The result was a meal I would definitely make again for a special occasion dinner. Rubbing pork with coffee grounds and cayenne pepper produced a really rich and smoky crust. It was delicious, and I would highly recommend saving some for a cold sandwich the next day. But really, what sort of stole the show for this post was the blueberry balsamic reduction. It is like WHAT. I'm still eating it by the spoonful long after the pork was eaten up (but smear some on that sandwich before you do). Now go have yourself a nice after dinner digestif or espresso!
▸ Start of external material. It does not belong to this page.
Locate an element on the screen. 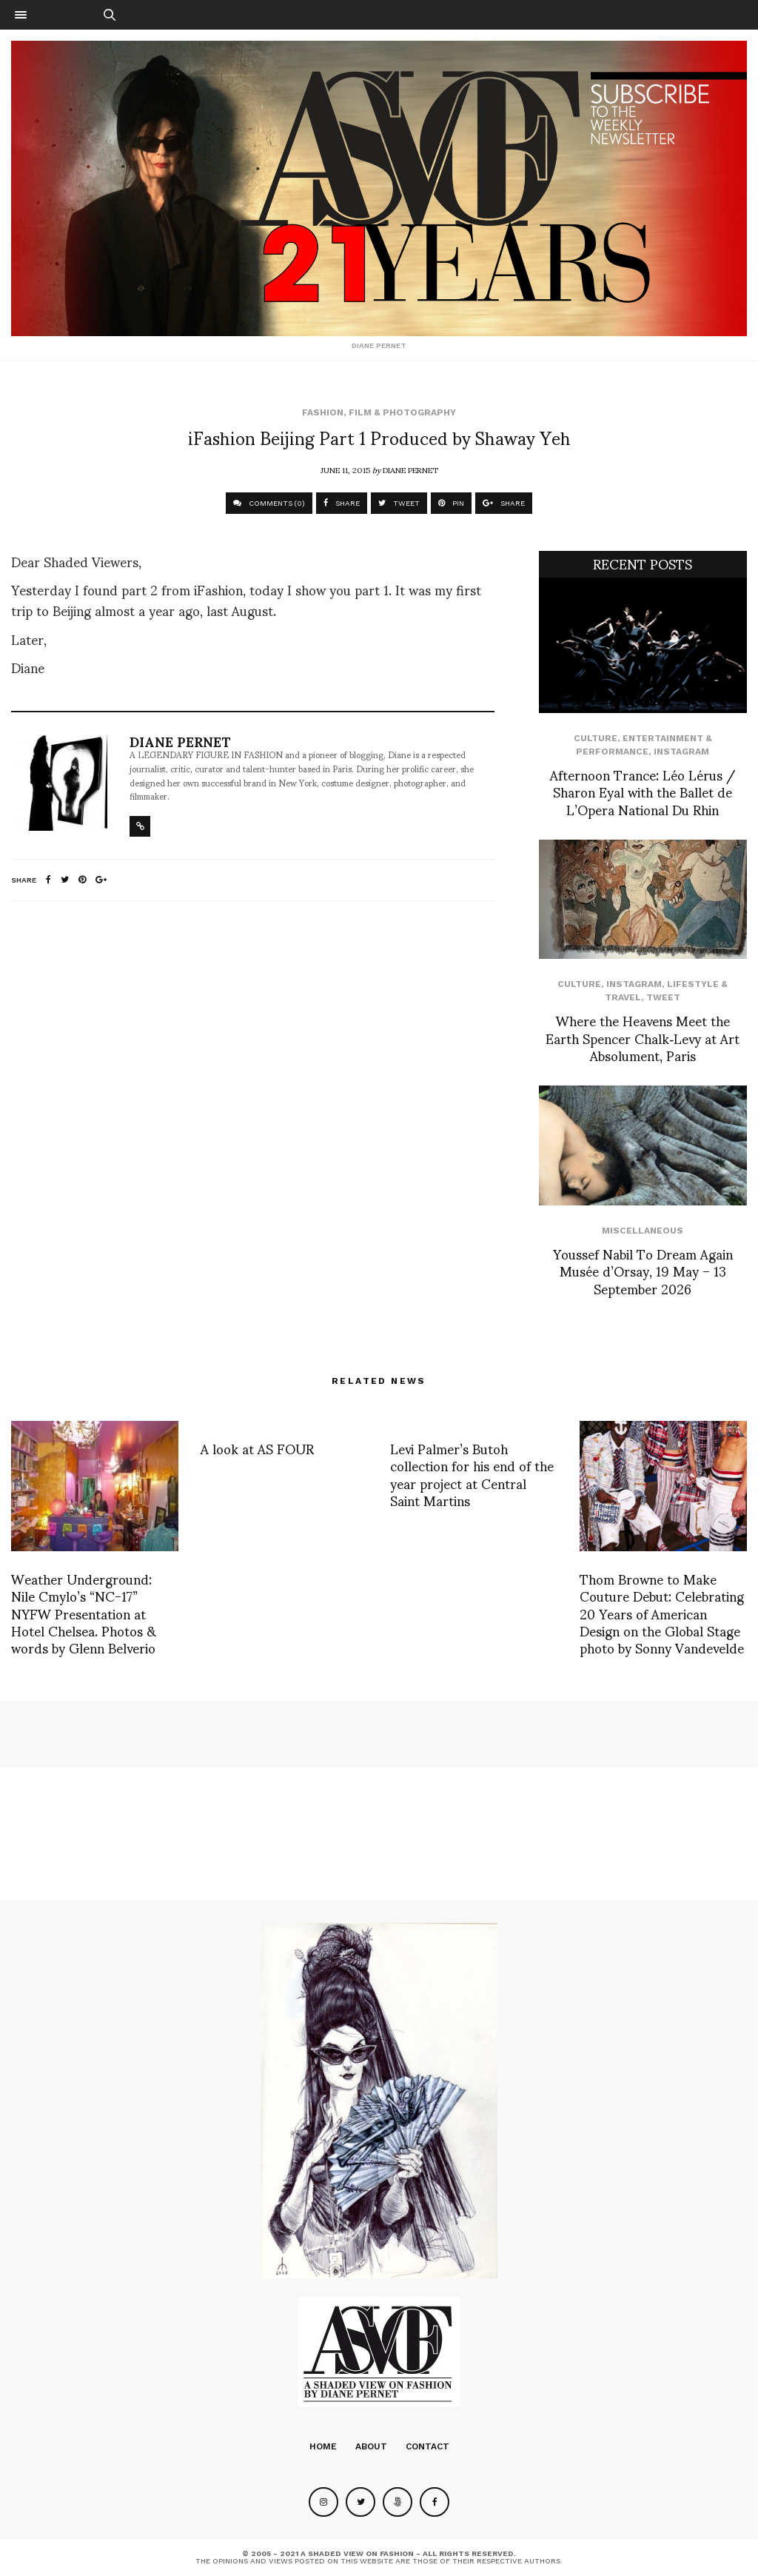  Levi Palmer’s Butoh collection for his end of the year project at Central Saint Martins is located at coordinates (472, 1473). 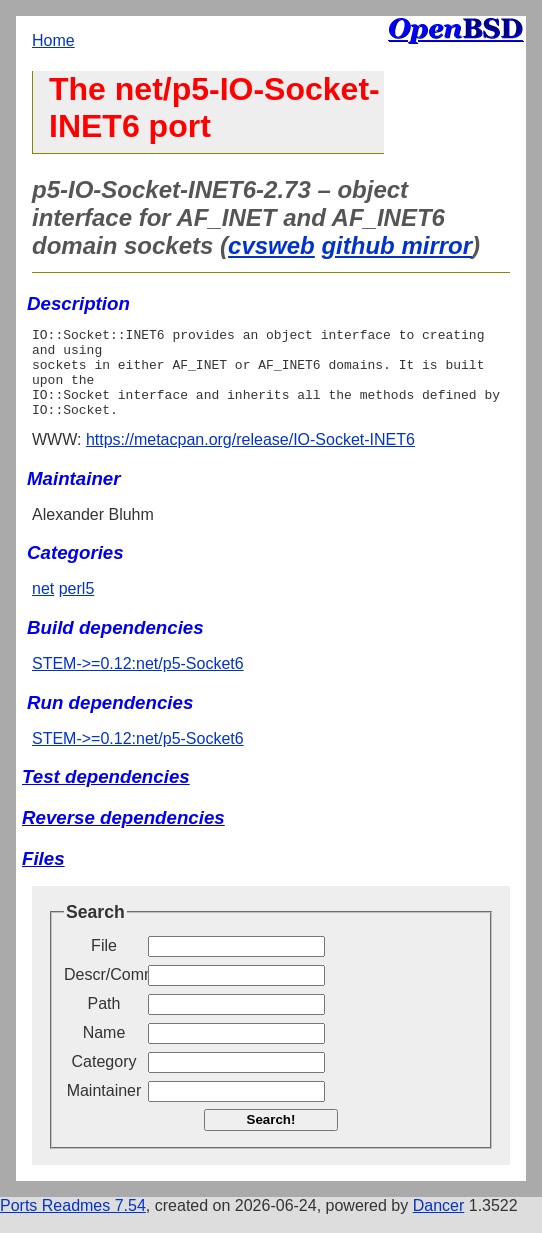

Ingredients: Coffee Rubbed Pork Tenderloin (made about three servings):
- 1.25 lbs. pork tenderloin (go with .5 lbs a person for a larger dinner portion)
- 1 tbsp. ground coffee beans (finely ground if possible, but not as fine as espresso)
- 1/2 tbsp. ground cayenne pepper
- 1 tsp. salt
- 2 tbsp. finely diced yellow onion
- 1/2 tbsp. olive oil
- 1 cup fresh blueberries
- 1 cup balsamic vinegar
You can prepare this pork by either grilling it, or searing it and finishing it in the oven. I did the latter by preheating the oven to 400 degrees and heating a cast-iron grill pan on high heat (you can also use a standard grill pan or frying pan).
Trim the tenderloin of any fat and tendons. Mix the coffee grounds, cayenne, and salt, then rub it evenly on the pork.
Sear each side in the hot pan until browned, about two minutes each side before turning. Transfer to the oven to cook through for about 20 minutes.
Meanwhile, heat a half tablespoon of olive oil in a medium sized pot. Add the diced onions and cook until golden over medium heat. Then, add the blueberries and cook until wilted and juicy, about 5 minutes on high heat.
Keeping the heat under the pan high, add the balsamic vinegar. Stir regularly as it boils and reduce it until it is the consistency of a runny jam. It should stick to a spoon and wipe clean with your finger. This should take about 20 minutes - so be sure to take out the pork as it starts to thicken.